Some analysts argue that
as the economy continues to implode and the latest government policies
look more misguided than ever, the country's top banker is
looking for an exit route.
In the latest of several
outbursts, the Reserve Bank governor publicly attacked the government
for pushing the Indigenisation and Empowerment Bill through parliament.

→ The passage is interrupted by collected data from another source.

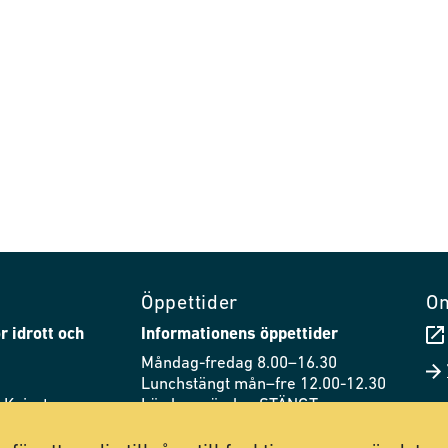
Öppettider
O
r idrott och
Informationens öppettider
Måndag-fredag 8.00–16.30
Lunchstängt mån–fre 12.00-12.30
 Knivsta
Lördag–söndag STÄNGT
44
Husets öppettider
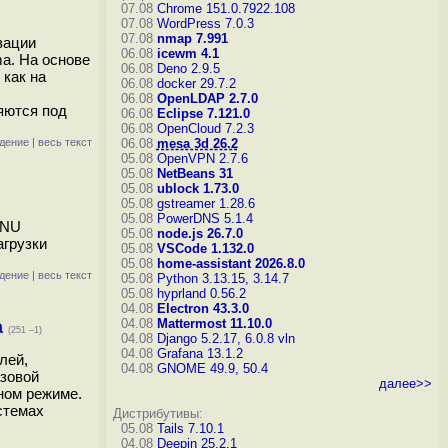
07.08
Chrome 151.0.7922.108
07.08
WordPress 7.0.3
07.08
nmap 7.991
зации
06.08
icewm 4.1
a. На основе
06.08
Deno 2.9.5
 как на
06.08
docker 29.7.2
06.08
OpenLDAP 2.7.0
яются под
06.08
Eclipse 7.121.0
06.08
OpenCloud 7.2.3
дение
|
весь текст
06.08
mesa 3d 26.2
05.08
OpenVPN 2.7.6
05.08
NetBeans 31
05.08
ublock 1.73.0
05.08
gstreamer 1.28.6
05.08
PowerDNS 5.1.4
GNU
05.08
node.js 26.7.0
агрузки
05.08
VSCode 1.132.0
05.08
home-assistant 2026.8.0
дение
|
весь текст
05.08
Python 3.13.15, 3.14.7
05.08
hyprland 0.56.2
04.08
Electron 43.3.0
04.08
Mattermost 11.10.0
а
(251 –1)
04.08
Django 5.2.17, 6.0.8
vln
04.08
Grafana 13.1.2
лей,
04.08
GNOME 49.9, 50.4
азовой
далее>>
ном режиме.
истемах
Дистрибутивы:
05.08
Tails 7.10.1
04.08
Deepin 25.2.1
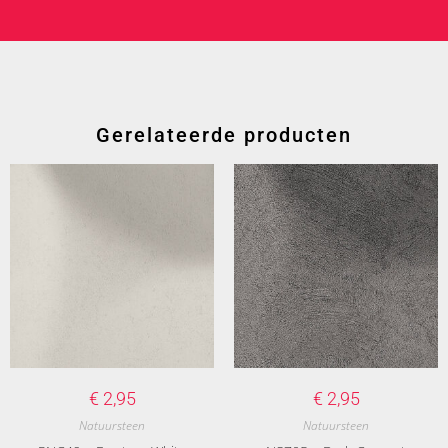
Gerelateerde producten
€
2,95
€
2,95
Natuursteen
Natuursteen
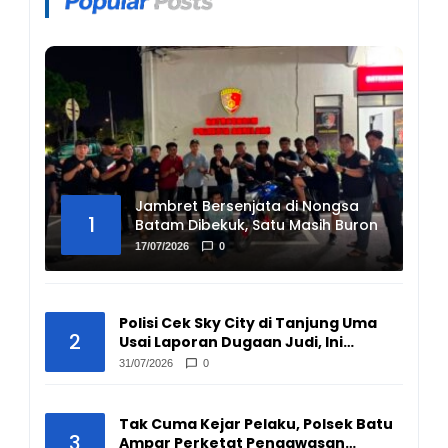
Jambret Bersenjata di Nongsa
1
Batam Dibekuk, Satu Masih Buron
17/07/2026
0
Polisi Cek Sky City di Tanjung Uma
2
Usai Laporan Dugaan Judi, Ini
Hasilnya
31/07/2026
0
Tak Cuma Kejar Pelaku, Polsek Batu
3
Ampar Perketat Pengawasan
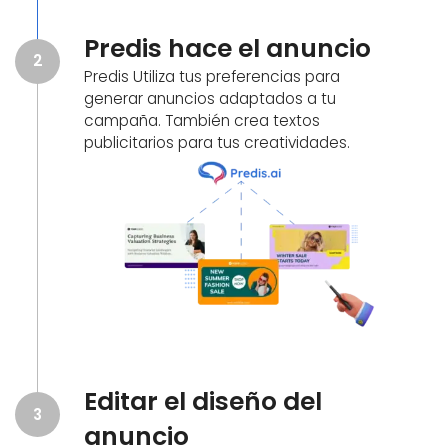
Predis hace el anuncio
2
Predis Utiliza tus preferencias para
generar anuncios adaptados a tu
campaña. También crea textos
publicitarios para tus creatividades.
Editar el diseño del
3
anuncio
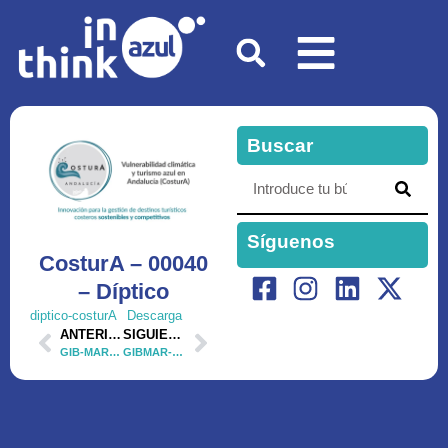
Buscar
Síguenos
CosturA – 00040
– Díptico
diptico-costurA
Descarga
ANTERIOR
SIGUIENTE
GIB-MAR BB – 00025 – Entrevista en Canal Sur Radio
GIBMAR-BB – 00025 – Reportaje Canal Sur 1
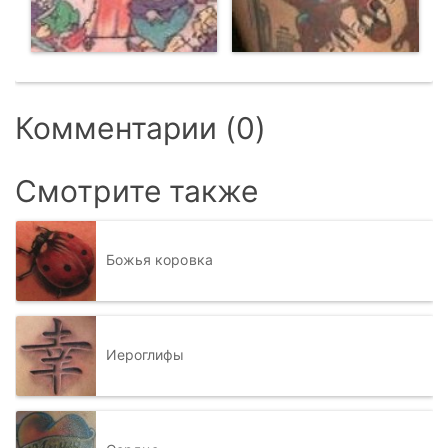
Комментарии (0)
Смотрите также
Божья коровка
Иероглифы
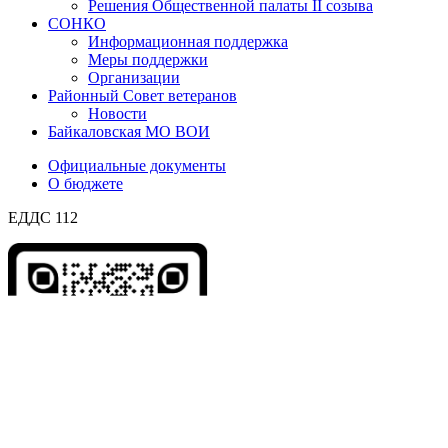
Решения Общественной палаты II созыва
СОНКО
Информационная поддержка
Меры поддержки
Организации
Районный Совет ветеранов
Новости
Байкаловская МО ВОИ
Официальные документы
О бюджете
ЕДДС 112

The bill would force foreign-owned companies, including banks and
mines, to surrender 51 per cent of their shares to indigenous Zimbabweans.
The lower chamber passed
the law on September 26; the upper house or Senate approved it without
amendment the day after Gono made his comments, and the bill now
only needs President Robert Mugabe's assent to come into force.
In an October 1 report
on monetary policy, Gono warned, "We must avoid schemes that
create perceptions of instant gratification through grab, take and
run, and instead go into value-for-money, win-win types of acquisition.
He went on to suggest
that powerful members of the elite were backing the nationalisation
scheme so that they could profit from it personally, as many had
done from the seizure of white-owned farms. That policy, launched
in 2000, left many of the newly-appropriated farms in the hands
of the rich and powerful, even though it was advertised as a move
to help the poorest landless peasants.
"As monetary authorities,
we also call upon government to ensure that the empowerment drive
is not derailed by a few well connected cliques, some who are already
making the most noise in ostensible support of this initiative,
who would want to amass wealth for themselves in a starkly greedy
but irresponsible manner, whilst the intended majority remain with
nothing, as happened in the past with respect to other government
empowerment schemes," said Gono.
It was the second time
in less than three months that Gono lambasted a government policy.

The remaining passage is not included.